Demands for increased protections for Mexico’s endangered vaquita

By December 21, 2018

Activists have called on the new president to consider improved conservation efforts for the endangered vaquita.

Posed with the risk of extinction, as little as fifteen animals remain alive in the wild and no animals have been successfully bred in captivity.

This week, organisations urged the new government to act in protection of the remaining vaquitas by banning gill nets in the upper Gulf of California. Gillnets have been used to capture a plethora of animals and are believed to be a key cause of the Vaquita near extinction when they become caught up in fisherman nets.

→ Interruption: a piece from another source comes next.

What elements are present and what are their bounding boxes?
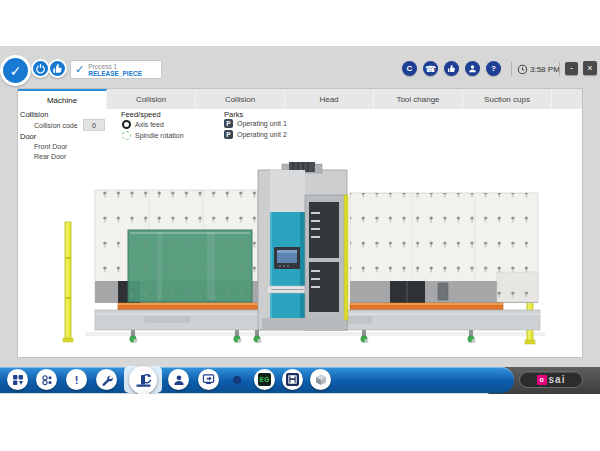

According to local news outlets, the Mexican government have been increasing attempts to save the animal from extinction in recent years. Compensating fishermen with government incentives has been one method, as well as a meeting last May between Leonardo DiCaprio and former president Enrique Pena Nieto which hoped to raise awareness for the crisis that the animal is currently facing. Efforts in recent years, however, haven’t led to an improvement in Vaquita numbers.  

New concerns relate to the government’s failings in enforcing previous restrictions on the use of gill nets. According to Excelsior, security patrols do guard the area however poachers continue to try and hunt for the animal without little consequences.

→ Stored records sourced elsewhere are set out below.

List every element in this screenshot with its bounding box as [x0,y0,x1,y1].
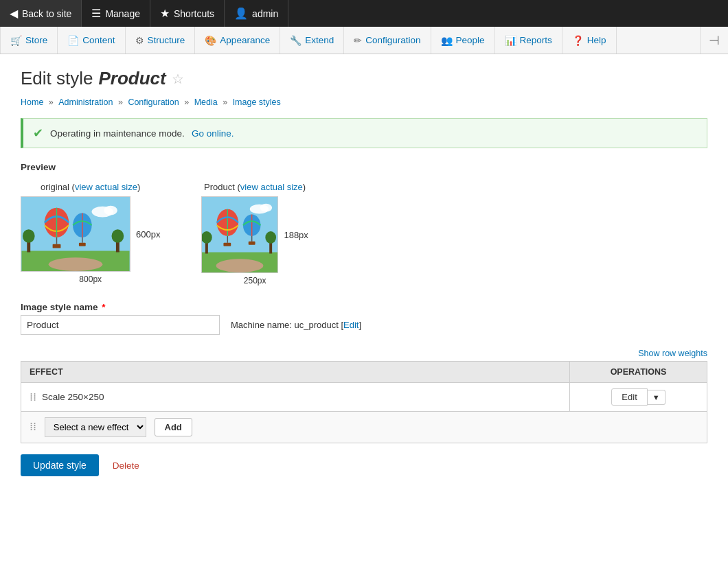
delete-link[interactable]: Delete [113,460,139,471]
effect-name: Scale 250×250 [42,392,104,402]
help-icon: ❓ [572,35,584,46]
original-view-link[interactable]: view actual size [75,182,137,192]
original-preview-image [21,196,130,272]
title-prefix: Edit style [21,68,93,89]
nav-reports[interactable]: 📊 Reports [495,27,562,54]
nav-people-label: People [456,35,485,45]
image-style-name-input[interactable] [21,315,220,335]
back-to-site-link[interactable]: ◀ Back to site [0,0,82,27]
product-width-label: 250px [244,276,266,285]
favorite-icon[interactable]: ☆ [172,71,184,87]
row-weights-bar: Show row weights [21,349,707,361]
menu-icon: ☰ [91,7,101,20]
svg-point-8 [104,206,117,215]
svg-point-23 [266,231,277,244]
nav-appearance[interactable]: 🎨 Appearance [195,27,280,54]
svg-point-2 [49,257,103,271]
show-row-weights-link[interactable]: Show row weights [638,349,707,358]
image-style-name-section: Image style name * Machine name: uc_prod… [21,302,707,335]
check-icon: ✔ [33,126,43,141]
operations-col-header: OPERATIONS [570,362,707,383]
breadcrumb-image-styles[interactable]: Image styles [233,97,281,107]
original-height-label: 600px [136,229,160,240]
content-icon: 📄 [67,35,79,46]
add-effect-row: ⁞⁞ Select a new effect Add [21,412,707,443]
svg-rect-28 [224,243,231,246]
reports-icon: 📊 [505,35,516,46]
product-title: Product (view actual size) [204,182,306,192]
breadcrumb-media[interactable]: Media [194,97,218,107]
effects-table: EFFECT OPERATIONS ⁞⁞ Scale 250×250 Edit … [21,361,707,443]
nav-configuration[interactable]: ✏ Configuration [344,27,431,54]
nav-appearance-label: Appearance [220,35,270,45]
manage-link[interactable]: ☰ Manage [82,0,150,27]
original-img-row: 600px [21,196,160,272]
manage-label: Manage [105,8,140,19]
nav-config-label: Configuration [365,35,420,45]
page-title: Edit style Product ☆ [21,68,707,89]
original-width-label: 800px [79,275,102,284]
nav-store[interactable]: 🛒 Store [0,27,58,54]
nav-extend-label: Extend [305,35,334,45]
preview-images: original (view actual size) [21,182,707,285]
status-message: ✔ Operating in maintenance mode. Go onli… [21,118,707,148]
nav-collapse-btn[interactable]: ⊣ [700,27,728,54]
back-arrow-icon: ◀ [10,7,18,20]
breadcrumb-admin[interactable]: Administration [58,97,113,107]
svg-rect-32 [249,242,255,245]
config-icon: ✏ [354,35,362,46]
go-online-link[interactable]: Go online. [192,128,234,139]
title-product: Product [99,68,166,89]
nav-people[interactable]: 👥 People [431,27,495,54]
svg-rect-11 [53,244,61,248]
page-content: Edit style Product ☆ Home » Administrati… [0,54,728,490]
admin-user-link[interactable]: 👤 admin [225,0,288,27]
store-icon: 🛒 [10,35,22,46]
product-preview-image [201,196,278,273]
svg-point-6 [112,229,124,243]
select-effect-dropdown[interactable]: Select a new effect [45,417,146,437]
appearance-icon: 🎨 [205,35,216,46]
machine-name-edit-link[interactable]: Edit [343,320,359,330]
svg-point-4 [23,229,35,243]
nav-content-label: Content [82,35,115,45]
required-indicator: * [102,302,105,312]
nav-help[interactable]: ❓ Help [562,27,617,54]
breadcrumb-home[interactable]: Home [21,97,43,107]
form-actions: Update style Delete [21,454,707,476]
nav-structure[interactable]: ⚙ Structure [126,27,196,54]
add-effect-button[interactable]: Add [155,418,192,436]
nav-store-label: Store [25,35,47,45]
nav-content[interactable]: 📄 Content [58,27,125,54]
breadcrumb-config[interactable]: Configuration [128,97,179,107]
star-icon: ★ [160,7,170,20]
user-icon: 👤 [234,7,248,20]
original-title: original (view actual size) [41,182,140,192]
extend-icon: 🔧 [290,35,302,46]
breadcrumb: Home » Administration » Configuration » … [21,97,707,107]
add-drag-handle-icon: ⁞⁞ [30,421,36,432]
admin-bar: ◀ Back to site ☰ Manage ★ Shortcuts 👤 ad… [0,0,728,27]
table-row: ⁞⁞ Scale 250×250 Edit ▼ [21,383,707,412]
svg-point-19 [216,259,264,272]
svg-rect-15 [79,243,86,246]
edit-dropdown-button[interactable]: ▼ [648,390,666,405]
nav-extend[interactable]: 🔧 Extend [280,27,344,54]
drag-handle-icon[interactable]: ⁞⁞ [30,390,36,404]
preview-label: Preview [21,162,707,172]
back-to-site-label: Back to site [22,8,71,19]
edit-effect-button[interactable]: Edit [611,388,647,406]
field-row: Machine name: uc_product [Edit] [21,315,707,335]
admin-label: admin [252,8,278,19]
shortcuts-link[interactable]: ★ Shortcuts [150,0,225,27]
machine-name-text: Machine name: uc_product [Edit] [231,320,361,330]
people-icon: 👥 [441,35,453,46]
field-label: Image style name * [21,302,707,312]
svg-point-25 [260,204,273,212]
operations-cell: Edit ▼ [570,383,707,412]
update-style-button[interactable]: Update style [21,454,99,476]
nav-reports-label: Reports [520,35,552,45]
product-view-link[interactable]: view actual size [240,182,303,192]
preview-section: Preview original (view actual size) [21,162,707,285]
nav-help-label: Help [587,35,606,45]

The animals live in a very condensed area measuring just 20 x 40 square kilometres in Mexico’s waters, which some have called to be completely cordoned off from boat access. Since DiCaprio’s meeting with the president, it also appears that little more conservation has been done by the actor.

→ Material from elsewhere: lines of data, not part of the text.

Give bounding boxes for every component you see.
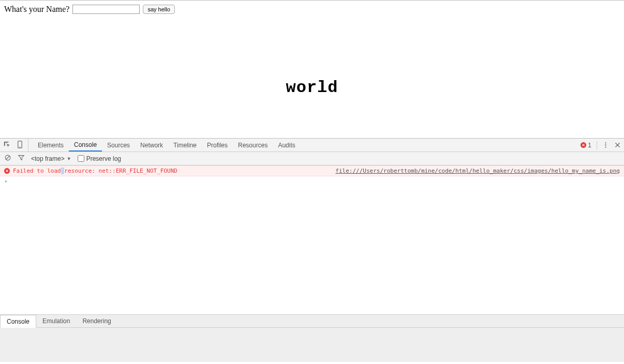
- error-icon: [4, 168, 10, 174]
- tab-sources[interactable]: Sources: [102, 139, 135, 151]
- tab-resources[interactable]: Resources: [233, 139, 273, 151]
- name-input[interactable]: [72, 5, 140, 14]
- drawer-tab-rendering[interactable]: Rendering: [76, 315, 117, 327]
- svg-point-4: [605, 146, 606, 147]
- devtools-tabstrip: Elements Console Sources Network Timelin…: [0, 139, 624, 152]
- prompt-caret-icon: ›: [4, 178, 8, 185]
- kebab-menu-icon[interactable]: [602, 142, 609, 148]
- svg-point-1: [20, 146, 21, 147]
- tab-elements[interactable]: Elements: [33, 139, 69, 151]
- rendered-page: What's your Name? say hello world: [0, 0, 624, 139]
- name-form: What's your Name? say hello: [0, 1, 624, 16]
- close-devtools-icon[interactable]: [614, 142, 621, 148]
- tab-console[interactable]: Console: [69, 139, 102, 151]
- tab-profiles[interactable]: Profiles: [202, 139, 233, 151]
- inspect-element-icon[interactable]: [3, 141, 11, 150]
- output-text: world: [0, 78, 624, 97]
- svg-point-2: [605, 142, 606, 143]
- drawer-tab-console[interactable]: Console: [0, 315, 36, 328]
- drawer-body: [0, 328, 624, 362]
- tab-audits[interactable]: Audits: [273, 139, 300, 151]
- console-prompt[interactable]: ›: [0, 176, 624, 186]
- chevron-down-icon: ▼: [67, 156, 71, 161]
- console-output[interactable]: Failed to load resource: net::ERR_FILE_N…: [0, 165, 624, 314]
- frame-selector-label: <top frame>: [31, 155, 65, 162]
- error-count-badge[interactable]: 1: [581, 142, 591, 149]
- say-hello-button[interactable]: say hello: [143, 5, 174, 14]
- frame-selector[interactable]: <top frame> ▼: [31, 155, 71, 162]
- preserve-log-label: Preserve log: [86, 155, 121, 162]
- error-count: 1: [588, 142, 591, 149]
- clear-console-icon[interactable]: [4, 154, 11, 163]
- device-mode-icon[interactable]: [16, 141, 24, 150]
- error-icon: [581, 142, 586, 148]
- preserve-log-checkbox[interactable]: [78, 155, 84, 162]
- filter-icon[interactable]: [18, 154, 25, 163]
- error-source-link[interactable]: file:///Users/roberttomb/mine/code/html/…: [335, 168, 620, 174]
- drawer-tabstrip: Console Emulation Rendering: [0, 314, 624, 328]
- tab-network[interactable]: Network: [135, 139, 168, 151]
- svg-point-3: [605, 144, 606, 145]
- preserve-log-control[interactable]: Preserve log: [78, 155, 121, 162]
- console-error-row[interactable]: Failed to load resource: net::ERR_FILE_N…: [0, 165, 624, 176]
- drawer-tab-emulation[interactable]: Emulation: [36, 315, 76, 327]
- tab-timeline[interactable]: Timeline: [168, 139, 202, 151]
- error-message: Failed to load resource: net::ERR_FILE_N…: [13, 168, 177, 174]
- name-label: What's your Name?: [4, 5, 69, 14]
- console-toolbar: <top frame> ▼ Preserve log: [0, 152, 624, 165]
- devtools-panel: Elements Console Sources Network Timelin…: [0, 139, 624, 362]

The open letter from scientists this week have called on AMLO’s environmental officials to take firmer action, or risk the animal dying out completely.

“It is the only option for the law to be effectively enforced,” the scientists wrote in the letter.

At this point, it is unclear what AMLO’s future environmental policies will include however new budget proposals point to a cut in funding to the environmental department by up to a third. New plans to build the Mayan Railway through the Yucatan peninsula have also been met with concerns over environmental impacts.